> **WHAT IS REQUIRED**
Please return every record exactly, with no pictures included.
*** DATA LISTING ***
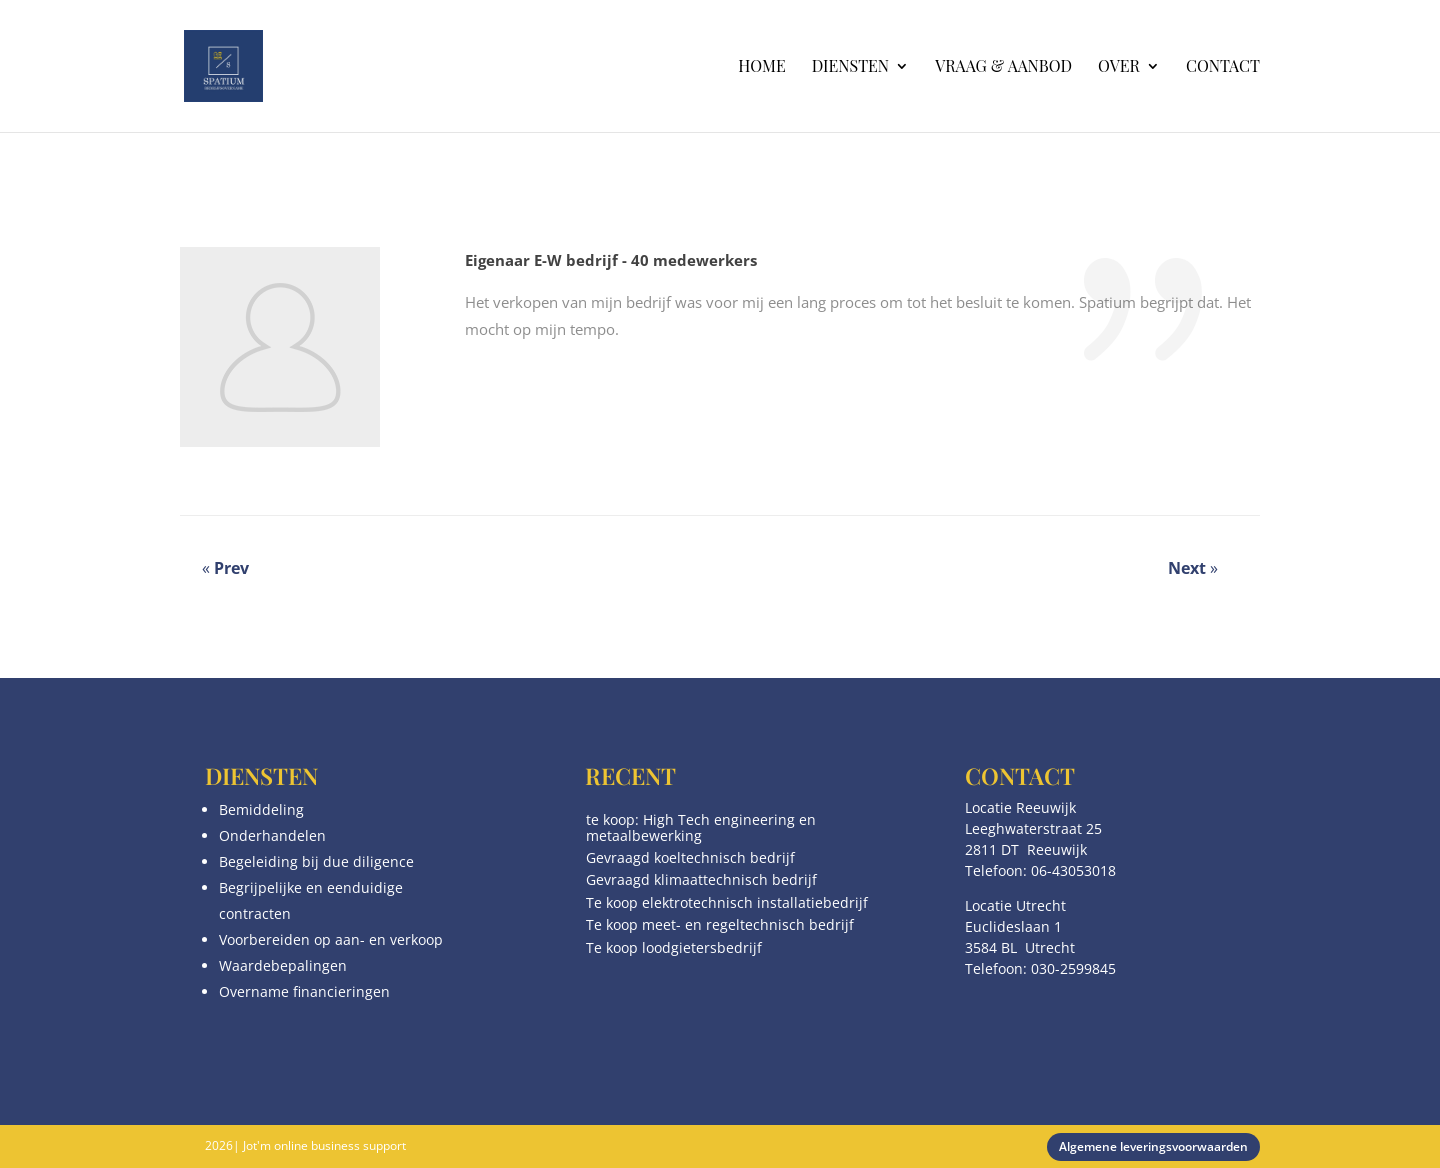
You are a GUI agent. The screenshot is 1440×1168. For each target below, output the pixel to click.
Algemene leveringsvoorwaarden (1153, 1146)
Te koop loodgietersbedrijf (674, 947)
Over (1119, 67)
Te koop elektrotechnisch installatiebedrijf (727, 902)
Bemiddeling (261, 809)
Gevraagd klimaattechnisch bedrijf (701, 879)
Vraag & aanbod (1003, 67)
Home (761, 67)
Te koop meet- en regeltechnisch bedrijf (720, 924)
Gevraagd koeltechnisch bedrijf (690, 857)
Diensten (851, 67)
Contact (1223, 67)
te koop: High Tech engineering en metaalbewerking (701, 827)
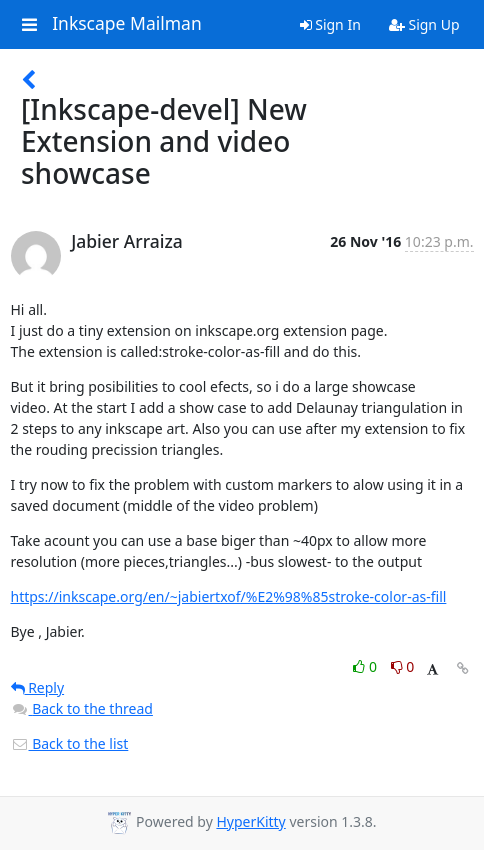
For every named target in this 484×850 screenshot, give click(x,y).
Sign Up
*** End of DATA LISTING ***
> **ANSWER TO THE PROBLEM**
You are a GUI agent. The screenshot is 1440×1168. For each target below, output the pixel to click.
Algemene leveringsvoorwaarden (1153, 1146)
Te koop loodgietersbedrijf (674, 947)
Over (1119, 67)
Te koop elektrotechnisch installatiebedrijf (727, 902)
Bemiddeling (261, 809)
Gevraagd klimaattechnisch bedrijf (701, 879)
Vraag & aanbod (1003, 67)
Home (761, 67)
Te koop meet- en regeltechnisch bedrijf (720, 924)
Gevraagd koeltechnisch bedrijf (690, 857)
Diensten (851, 67)
Contact (1223, 67)
te koop: High Tech engineering en metaalbewerking (701, 827)
For every named target in this 484×850 screenshot, give click(x,y).
Sign Up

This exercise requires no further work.